### ENTRIES PROVIDED
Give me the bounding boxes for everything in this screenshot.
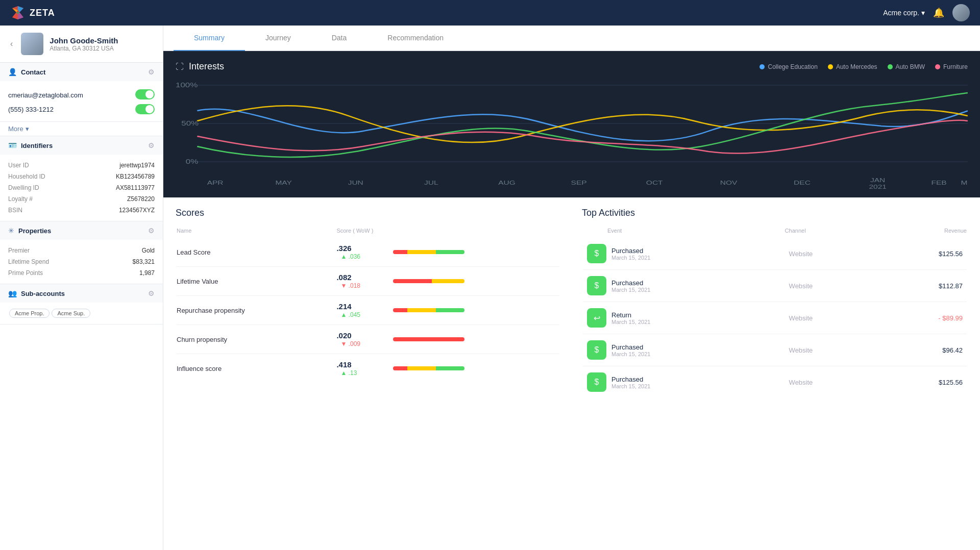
phone-toggle[interactable]	[135, 104, 155, 114]
contact-email: cmeriau@zetaglobal.com	[8, 88, 83, 100]
field-value: Z5678220	[127, 195, 155, 203]
properties-body: Premier GoldLifetime Spend $83,321Prime …	[0, 240, 163, 284]
back-button[interactable]: ‹	[8, 37, 15, 51]
activity-date: March 15, 2021	[611, 319, 650, 325]
contact-section-header: 👤 Contact ⚙	[0, 63, 163, 81]
activity-event-info: Purchased March 15, 2021	[611, 343, 650, 357]
notification-bell-icon[interactable]: 🔔	[933, 7, 944, 18]
score-bar	[393, 366, 464, 370]
field-value: 1234567XYZ	[119, 207, 155, 214]
tab-data[interactable]: Data	[311, 26, 368, 51]
activity-row: $ Purchased March 15, 2021 Website $125.…	[583, 239, 967, 268]
activity-icon: $	[587, 276, 606, 295]
contact-section: 👤 Contact ⚙ cmeriau@zetaglobal.com (555)…	[0, 63, 163, 122]
score-name: Lifetime Value	[177, 268, 335, 294]
tabs-bar: SummaryJourneyDataRecommendation	[163, 26, 980, 51]
activity-channel: Website	[785, 271, 875, 301]
svg-text:0%: 0%	[186, 158, 198, 165]
field-value: AX581113977	[116, 184, 155, 191]
profile-header: ‹ John Goode-Smith Atlanta, GA 30312 USA	[0, 26, 163, 63]
user-avatar[interactable]	[952, 4, 970, 21]
subaccount-tag[interactable]: Acme Prop.	[9, 309, 50, 318]
activity-revenue: $125.56	[875, 239, 967, 268]
activity-event-info: Return March 15, 2021	[611, 311, 650, 325]
profile-location: Atlanta, GA 30312 USA	[50, 45, 118, 52]
properties-settings-icon[interactable]: ⚙	[148, 227, 155, 235]
activity-row: ↩ Return March 15, 2021 Website - $89.99	[583, 303, 967, 333]
activity-icon: ↩	[587, 308, 606, 328]
org-selector[interactable]: Acme corp. ▾	[883, 9, 925, 17]
activity-icon: $	[587, 340, 606, 360]
logo-text: ZETA	[30, 8, 55, 18]
zeta-logo-icon	[10, 5, 26, 20]
activity-date: March 15, 2021	[611, 383, 650, 389]
score-wow: ▼ .009	[340, 340, 391, 347]
subaccounts-icon: 👥	[8, 289, 17, 297]
legend-label: College Education	[768, 63, 817, 70]
properties-icon: ✳	[8, 227, 14, 235]
field-label: Prime Points	[8, 269, 43, 277]
legend-dot-icon	[760, 64, 765, 69]
activity-event-info: Purchased March 15, 2021	[611, 279, 650, 293]
identifiers-icon: 🪪	[8, 141, 17, 149]
activity-event-info: Purchased March 15, 2021	[611, 247, 650, 261]
zeta-logo[interactable]: ZETA	[10, 5, 55, 20]
identifiers-section-header: 🪪 Identifiers ⚙	[0, 136, 163, 155]
score-value: .214	[336, 302, 351, 311]
subaccount-tag[interactable]: Acme Sup.	[52, 309, 90, 318]
scores-panel: Scores Name Score ( WoW ) Lead Score .32…	[176, 208, 561, 398]
activity-date: March 15, 2021	[611, 287, 650, 293]
score-bar	[393, 279, 464, 283]
identifiers-settings-icon[interactable]: ⚙	[148, 141, 155, 149]
identifiers-title: Identifiers	[21, 142, 53, 149]
nav-right: Acme corp. ▾ 🔔	[883, 4, 970, 21]
field-value: 1,987	[139, 269, 155, 277]
identifier-field-row: Dwelling ID AX581113977	[8, 182, 155, 193]
chart-legend: College Education Auto Mercedes Auto BMW…	[760, 63, 968, 70]
dropdown-icon: ▾	[921, 9, 925, 17]
avatar-image	[952, 4, 970, 21]
activity-channel: Website	[785, 303, 875, 333]
score-value: .418	[336, 360, 351, 369]
subaccounts-section: 👥 Sub-accounts ⚙ Acme Prop.Acme Sup.	[0, 284, 163, 324]
svg-text:JUN: JUN	[348, 180, 363, 186]
svg-text:DEC: DEC	[794, 180, 811, 186]
legend-dot-icon	[935, 64, 940, 69]
score-bar	[393, 250, 464, 254]
email-toggle[interactable]	[135, 89, 155, 99]
svg-text:JUL: JUL	[424, 180, 438, 186]
activity-icon: $	[587, 372, 606, 392]
activity-revenue: - $89.99	[875, 303, 967, 333]
more-link[interactable]: More ▾	[0, 122, 163, 136]
legend-label: Auto Mercedes	[836, 63, 877, 70]
legend-label: Auto BMW	[896, 63, 925, 70]
field-label: Lifetime Spend	[8, 258, 49, 265]
score-row: Lifetime Value .082 ▼ .018	[177, 268, 560, 294]
contact-settings-icon[interactable]: ⚙	[148, 68, 155, 76]
field-value: Gold	[142, 247, 155, 254]
activity-revenue: $125.56	[875, 367, 967, 397]
properties-title: Properties	[18, 227, 51, 235]
tab-recommendation[interactable]: Recommendation	[367, 26, 464, 51]
field-value: jerettwp1974	[119, 162, 155, 169]
subaccounts-settings-icon[interactable]: ⚙	[148, 289, 155, 297]
identifiers-body: User ID jerettwp1974Household ID KB12345…	[0, 155, 163, 221]
chart-title-group: ⛶ Interests	[176, 61, 224, 72]
chart-section: ⛶ Interests College Education Auto Merce…	[163, 51, 980, 197]
svg-text:FEB: FEB	[931, 180, 946, 186]
field-value: KB123456789	[116, 173, 155, 180]
score-value: .082	[336, 273, 351, 282]
svg-text:OCT: OCT	[646, 180, 663, 186]
activity-event-info: Purchased March 15, 2021	[611, 376, 650, 389]
chart-expand-icon[interactable]: ⛶	[176, 62, 184, 71]
svg-marker-5	[12, 12, 18, 19]
field-label: User ID	[8, 162, 29, 169]
score-wow: ▲ .036	[340, 253, 391, 260]
property-field-row: Prime Points 1,987	[8, 267, 155, 279]
act-col-revenue: Revenue	[875, 228, 967, 238]
activity-revenue: $112.87	[875, 271, 967, 301]
tab-summary[interactable]: Summary	[174, 26, 245, 51]
tab-journey[interactable]: Journey	[245, 26, 311, 51]
contact-email-row: cmeriau@zetaglobal.com	[8, 86, 155, 102]
main-content: SummaryJourneyDataRecommendation ⛶ Inter…	[163, 26, 980, 550]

### BRIEF
For this exercise, copy the entries above exactly and skip any picture.

### FINISHED TASK
Give me the bounding boxes for everything in this screenshot.
phone-toggle[interactable]	[135, 104, 155, 114]
contact-email: cmeriau@zetaglobal.com	[8, 88, 83, 100]
field-value: Z5678220	[127, 195, 155, 203]
properties-body: Premier GoldLifetime Spend $83,321Prime …	[0, 240, 163, 284]
back-button[interactable]: ‹	[8, 37, 15, 51]
activity-date: March 15, 2021	[611, 319, 650, 325]
contact-section-header: 👤 Contact ⚙	[0, 63, 163, 81]
activity-event-info: Purchased March 15, 2021	[611, 343, 650, 357]
notification-bell-icon[interactable]: 🔔	[933, 7, 944, 18]
score-bar	[393, 366, 464, 370]
field-value: 1234567XYZ	[119, 207, 155, 214]
tab-data[interactable]: Data	[311, 26, 368, 51]
activity-row: $ Purchased March 15, 2021 Website $125.…	[583, 239, 967, 268]
activity-icon: $	[587, 276, 606, 295]
contact-section: 👤 Contact ⚙ cmeriau@zetaglobal.com (555)…	[0, 63, 163, 122]
score-name: Lifetime Value	[177, 268, 335, 294]
tabs-bar: SummaryJourneyDataRecommendation	[163, 26, 980, 51]
activity-channel: Website	[785, 271, 875, 301]
svg-text:0%: 0%	[186, 158, 198, 165]
field-value: AX581113977	[116, 184, 155, 191]
profile-header: ‹ John Goode-Smith Atlanta, GA 30312 USA	[0, 26, 163, 63]
user-avatar[interactable]	[952, 4, 970, 21]
subaccount-tag[interactable]: Acme Prop.	[9, 309, 50, 318]
activity-revenue: $125.56	[875, 239, 967, 268]
activity-event-info: Return March 15, 2021	[611, 311, 650, 325]
profile-location: Atlanta, GA 30312 USA	[50, 45, 118, 52]
properties-settings-icon[interactable]: ⚙	[148, 227, 155, 235]
activity-row: ↩ Return March 15, 2021 Website - $89.99	[583, 303, 967, 333]
activity-icon: ↩	[587, 308, 606, 328]
org-selector[interactable]: Acme corp. ▾	[883, 9, 925, 17]
activity-icon: $	[587, 340, 606, 360]
logo-text: ZETA	[30, 8, 55, 18]
zeta-logo-icon	[10, 5, 26, 20]
activity-date: March 15, 2021	[611, 383, 650, 389]
score-wow: ▼ .009	[340, 340, 391, 347]
subaccounts-icon: 👥	[8, 289, 17, 297]
legend-label: College Education	[768, 63, 817, 70]
properties-icon: ✳	[8, 227, 14, 235]
field-label: Prime Points	[8, 269, 43, 277]
legend-dot-icon	[760, 64, 765, 69]
activity-event-info: Purchased March 15, 2021	[611, 279, 650, 293]
identifiers-icon: 🪪	[8, 141, 17, 149]
activity-event-info: Purchased March 15, 2021	[611, 247, 650, 261]
zeta-logo[interactable]: ZETA	[10, 5, 55, 20]
identifiers-section-header: 🪪 Identifiers ⚙	[0, 136, 163, 155]
score-value: .214	[336, 302, 351, 311]
subaccount-tag[interactable]: Acme Sup.	[52, 309, 90, 318]
scores-panel: Scores Name Score ( WoW ) Lead Score .32…	[176, 208, 561, 398]
activity-date: March 15, 2021	[611, 287, 650, 293]
score-bar	[393, 279, 464, 283]
identifiers-settings-icon[interactable]: ⚙	[148, 141, 155, 149]
identifiers-title: Identifiers	[21, 142, 53, 149]
nav-right: Acme corp. ▾ 🔔	[883, 4, 970, 21]
field-value: 1,987	[139, 269, 155, 277]
identifier-field-row: Dwelling ID AX581113977	[8, 182, 155, 193]
chart-legend: College Education Auto Mercedes Auto BMW…	[760, 63, 968, 70]
dropdown-icon: ▾	[921, 9, 925, 17]
avatar-image	[952, 4, 970, 21]
activity-channel: Website	[785, 303, 875, 333]
score-value: .418	[336, 360, 351, 369]
subaccounts-section: 👥 Sub-accounts ⚙ Acme Prop.Acme Sup.	[0, 284, 163, 324]
svg-text:JUN: JUN	[348, 180, 363, 186]
svg-text:DEC: DEC	[794, 180, 811, 186]
legend-dot-icon	[935, 64, 940, 69]
score-bar	[393, 250, 464, 254]
email-toggle[interactable]	[135, 89, 155, 99]
svg-text:JUL: JUL	[424, 180, 438, 186]
activity-icon: $	[587, 372, 606, 392]
activity-revenue: - $89.99	[875, 303, 967, 333]
more-link[interactable]: More ▾	[0, 122, 163, 136]
legend-label: Auto Mercedes	[836, 63, 877, 70]
legend-label: Auto BMW	[896, 63, 925, 70]
field-label: Lifetime Spend	[8, 258, 49, 265]
score-row: Lifetime Value .082 ▼ .018	[177, 268, 560, 294]
contact-settings-icon[interactable]: ⚙	[148, 68, 155, 76]
field-value: Gold	[142, 247, 155, 254]
activity-revenue: $125.56	[875, 367, 967, 397]
properties-title: Properties	[18, 227, 51, 235]
tab-recommendation[interactable]: Recommendation	[367, 26, 464, 51]
field-value: jerettwp1974	[119, 162, 155, 169]
subaccounts-settings-icon[interactable]: ⚙	[148, 289, 155, 297]
identifiers-body: User ID jerettwp1974Household ID KB12345…	[0, 155, 163, 221]
chart-title-group: ⛶ Interests	[176, 61, 224, 72]
chart-section: ⛶ Interests College Education Auto Merce…	[163, 51, 980, 197]
svg-text:FEB: FEB	[931, 180, 946, 186]
field-value: KB123456789	[116, 173, 155, 180]
score-value: .082	[336, 273, 351, 282]
svg-text:OCT: OCT	[646, 180, 663, 186]
activity-event-info: Purchased March 15, 2021	[611, 376, 650, 389]
chart-expand-icon[interactable]: ⛶	[176, 62, 184, 71]
svg-marker-5	[12, 12, 18, 19]
field-label: User ID	[8, 162, 29, 169]
score-wow: ▲ .036	[340, 253, 391, 260]
property-field-row: Prime Points 1,987	[8, 267, 155, 279]
act-col-revenue: Revenue	[875, 228, 967, 238]
activity-revenue: $112.87	[875, 271, 967, 301]
tab-summary[interactable]: Summary	[174, 26, 245, 51]
tab-journey[interactable]: Journey	[245, 26, 311, 51]
contact-email-row: cmeriau@zetaglobal.com	[8, 86, 155, 102]
main-content: SummaryJourneyDataRecommendation ⛶ Inter…	[163, 26, 980, 550]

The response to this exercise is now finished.